* **What to do**: Could you copy exactly the lines below from the one with "Фото питомца" to the one with "Solidônio Leite.", inclusive, leaving out any pictures?

Input records START

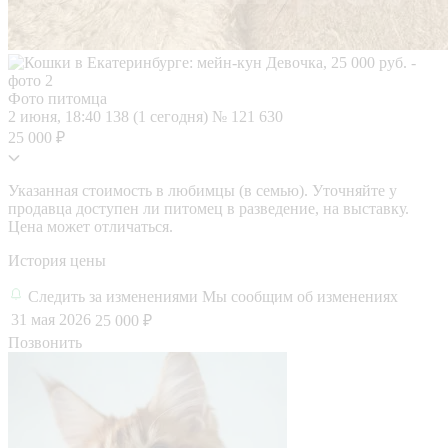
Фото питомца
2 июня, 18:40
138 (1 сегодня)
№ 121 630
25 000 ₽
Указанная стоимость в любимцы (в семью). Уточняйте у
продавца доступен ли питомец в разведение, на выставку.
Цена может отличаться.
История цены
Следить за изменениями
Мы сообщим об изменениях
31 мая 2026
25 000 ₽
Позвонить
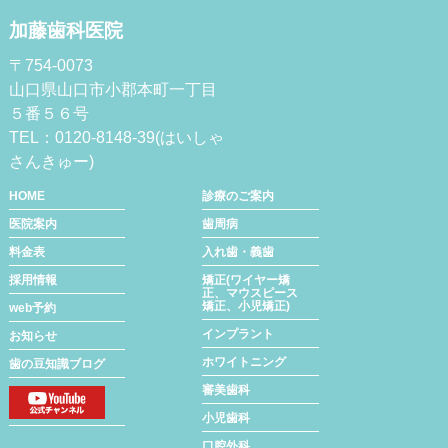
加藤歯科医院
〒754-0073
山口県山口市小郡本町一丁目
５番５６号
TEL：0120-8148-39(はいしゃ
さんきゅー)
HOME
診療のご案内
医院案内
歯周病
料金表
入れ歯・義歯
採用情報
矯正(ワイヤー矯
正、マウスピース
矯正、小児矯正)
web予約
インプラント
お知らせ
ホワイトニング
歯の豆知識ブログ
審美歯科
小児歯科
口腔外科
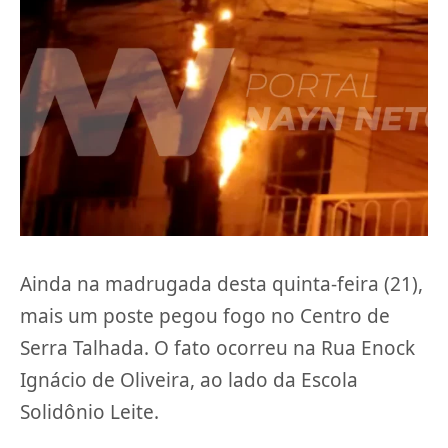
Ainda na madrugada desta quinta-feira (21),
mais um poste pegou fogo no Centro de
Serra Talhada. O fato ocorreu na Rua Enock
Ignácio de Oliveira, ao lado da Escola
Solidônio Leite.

Input records END
Input records START

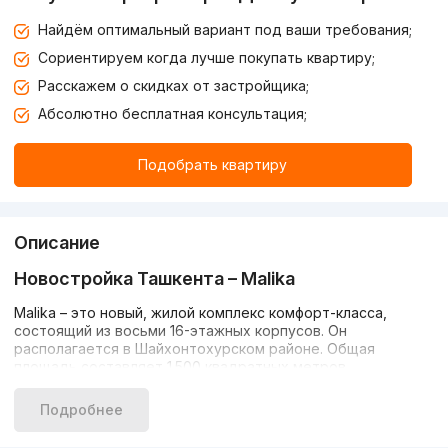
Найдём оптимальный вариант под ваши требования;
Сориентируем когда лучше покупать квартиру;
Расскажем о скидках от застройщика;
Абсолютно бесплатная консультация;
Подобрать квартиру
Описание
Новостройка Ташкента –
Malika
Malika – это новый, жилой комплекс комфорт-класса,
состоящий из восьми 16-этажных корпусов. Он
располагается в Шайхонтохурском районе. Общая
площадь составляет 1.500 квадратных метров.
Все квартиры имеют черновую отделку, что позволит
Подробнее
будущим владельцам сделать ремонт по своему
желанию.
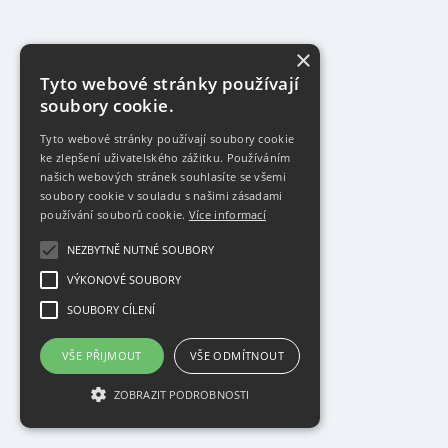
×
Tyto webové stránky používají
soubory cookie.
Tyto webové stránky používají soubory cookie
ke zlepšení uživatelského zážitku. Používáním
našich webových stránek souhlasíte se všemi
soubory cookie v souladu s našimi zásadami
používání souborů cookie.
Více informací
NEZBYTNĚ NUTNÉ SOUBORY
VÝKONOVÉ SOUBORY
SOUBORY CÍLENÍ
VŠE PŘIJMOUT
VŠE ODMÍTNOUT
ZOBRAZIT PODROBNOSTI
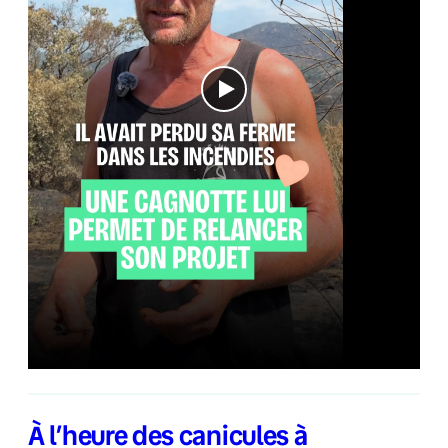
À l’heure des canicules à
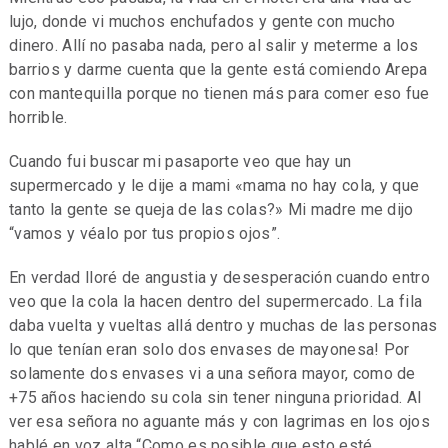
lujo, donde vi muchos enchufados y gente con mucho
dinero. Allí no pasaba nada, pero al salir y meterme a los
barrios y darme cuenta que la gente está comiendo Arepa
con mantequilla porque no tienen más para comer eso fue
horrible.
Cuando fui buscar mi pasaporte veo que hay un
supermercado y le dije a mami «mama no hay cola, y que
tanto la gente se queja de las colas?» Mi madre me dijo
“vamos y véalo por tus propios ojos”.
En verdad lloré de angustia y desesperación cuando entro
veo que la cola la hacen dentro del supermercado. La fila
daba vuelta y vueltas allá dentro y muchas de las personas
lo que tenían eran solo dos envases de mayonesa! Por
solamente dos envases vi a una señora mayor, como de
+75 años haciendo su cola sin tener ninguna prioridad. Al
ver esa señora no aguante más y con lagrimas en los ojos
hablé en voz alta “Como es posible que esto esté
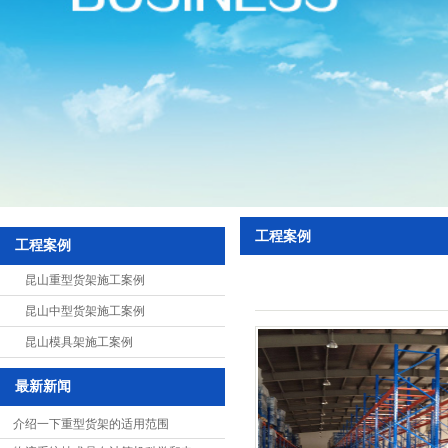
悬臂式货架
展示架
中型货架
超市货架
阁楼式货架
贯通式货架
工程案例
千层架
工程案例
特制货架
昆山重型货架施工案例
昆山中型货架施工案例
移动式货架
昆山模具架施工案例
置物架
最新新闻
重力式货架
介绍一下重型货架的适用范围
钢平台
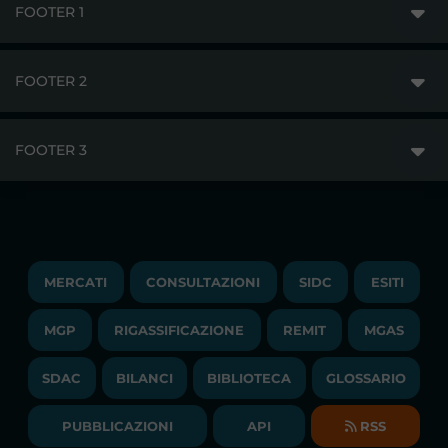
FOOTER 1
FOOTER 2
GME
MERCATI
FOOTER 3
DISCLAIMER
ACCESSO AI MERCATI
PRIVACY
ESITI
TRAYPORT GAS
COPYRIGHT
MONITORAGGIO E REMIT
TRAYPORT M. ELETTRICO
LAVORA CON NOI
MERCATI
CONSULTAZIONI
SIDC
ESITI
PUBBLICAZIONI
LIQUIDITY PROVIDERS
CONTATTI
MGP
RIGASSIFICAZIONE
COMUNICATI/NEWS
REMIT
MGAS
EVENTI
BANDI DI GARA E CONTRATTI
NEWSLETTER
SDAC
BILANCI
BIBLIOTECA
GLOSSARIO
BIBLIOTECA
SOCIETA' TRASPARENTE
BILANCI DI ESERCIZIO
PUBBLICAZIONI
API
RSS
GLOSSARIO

Input records END
Input records START

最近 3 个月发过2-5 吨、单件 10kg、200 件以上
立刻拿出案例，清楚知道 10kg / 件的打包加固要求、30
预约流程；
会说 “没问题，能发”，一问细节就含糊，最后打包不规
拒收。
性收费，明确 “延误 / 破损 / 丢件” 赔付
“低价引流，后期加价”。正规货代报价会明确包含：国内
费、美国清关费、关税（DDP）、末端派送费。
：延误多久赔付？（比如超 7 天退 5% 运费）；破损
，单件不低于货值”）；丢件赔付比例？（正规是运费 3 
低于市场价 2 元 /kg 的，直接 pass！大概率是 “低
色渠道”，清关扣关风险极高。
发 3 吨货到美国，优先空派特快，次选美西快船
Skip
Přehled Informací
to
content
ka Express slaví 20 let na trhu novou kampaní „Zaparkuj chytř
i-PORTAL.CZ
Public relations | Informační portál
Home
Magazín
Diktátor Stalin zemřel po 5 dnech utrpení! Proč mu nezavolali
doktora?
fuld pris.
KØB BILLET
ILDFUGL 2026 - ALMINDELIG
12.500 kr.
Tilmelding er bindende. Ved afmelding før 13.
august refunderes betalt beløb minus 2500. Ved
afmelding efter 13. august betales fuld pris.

Input records END

* **Result of the exercise**:
Фото питомца
2 июня, 18:40
138 (1 сегодня)
№ 121 630
25 000 ₽
Указанная стоимость в любимцы (в семью). Уточняйте у
продавца доступен ли питомец в разведение, на выставку.
Цена может отличаться.
История цены
Следить за изменениями
Мы сообщим об изменениях
31 мая 2026
25 000 ₽
Позвонить
加藤歯科医院
〒754-0073
山口県山口市小郡本町一丁目
５番５６号
TEL：0120-8148-39(はいしゃ
さんきゅー)
HOME
診療のご案内
医院案内
歯周病
料金表
入れ歯・義歯
採用情報
矯正(ワイヤー矯
正、マウスピース
矯正、小児矯正)
web予約
インプラント
お知らせ
ホワイトニング
歯の豆知識ブログ
審美歯科
小児歯科
口腔外科
Ainda na madrugada desta quinta-feira (21),
mais um poste pegou fogo no Centro de
Serra Talhada. O fato ocorreu na Rua Enock
Ignácio de Oliveira, ao lado da Escola
Solidônio Leite.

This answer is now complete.